Response 13: Thank you for the suggestion, we have expanded on our discussion of SEL-212: (A newer uricase, SEL-212, which combines the uricase, pegadricase, with a rapamycin-containing nanoparticle, ImmTORTM is also being studied as an alternative to pegloticase. It benefits from the combination with ImmTOR acting to decrease the risk of loss of tolerance due to anti-drug antibodies, thereby allowing twice-monthly infusions, without the need for an oral immunosuppressive agent. When compared with pegloticase, SEL-212 was found to be comparable in efficacy and tolerability with pegloticase without the need for oral immunosuppression.)
Comment 14. This is a possible strategy. Additional narrative reviews are suggested:
- Modjinou DV, Krasnokutsky S, Gyftopoulos S, Pike VC, Karis E, Keenan RT, Lee K, Crittenden DB, Samuels J, Pillinger MH. Comparison of dual-energy CT, ultrasound and surface measurement for assessing tophus dissolution during rapid urate debulking. Clin Rheumatol. 2017 Sep;36(9):2101-2107.

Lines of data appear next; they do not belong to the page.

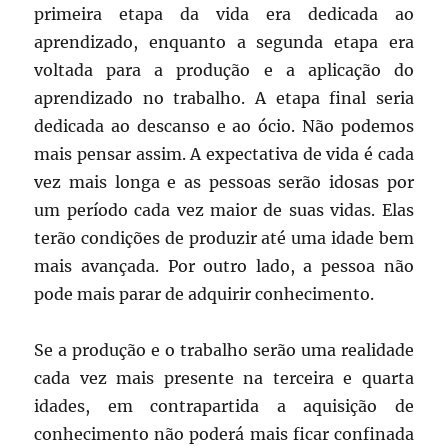
primeira etapa da vida era dedicada ao
aprendizado, enquanto a segunda etapa era
voltada para a produção e a aplicação do
aprendizado no trabalho. A etapa final seria
dedicada ao descanso e ao ócio. Não podemos
mais pensar assim. A expectativa de vida é cada
vez mais longa e as pessoas serão idosas por
um período cada vez maior de suas vidas. Elas
terão condições de produzir até uma idade bem
mais avançada. Por outro lado, a pessoa não
pode mais parar de adquirir conhecimento.
Se a produção e o trabalho serão uma realidade
cada vez mais presente na terceira e quarta
idades, em contrapartida a aquisição de
conhecimento não poderá mais ficar confinada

- Schlesinger N, Pérez-Ruiz F, Lioté F. Mechanisms and rationale for uricase use in patients with gout. Nat Rev Rheumatol. 2023 Oct;19(10):640-649
Response 14: Thank you for these suggested studies, as their authors discuss the debulking therapy that we have included in our paper, we have added them as citations to that section, though feel that our discussion of debulking therapy is already an adequate summary of the suggestions mentioned in the above papers.
Round 2
Reviewer 2 Report
Comments and Suggestions for Authors
The manuscript has been perfectly modified and corrected accordingly to suggestions. Thanks to the authors.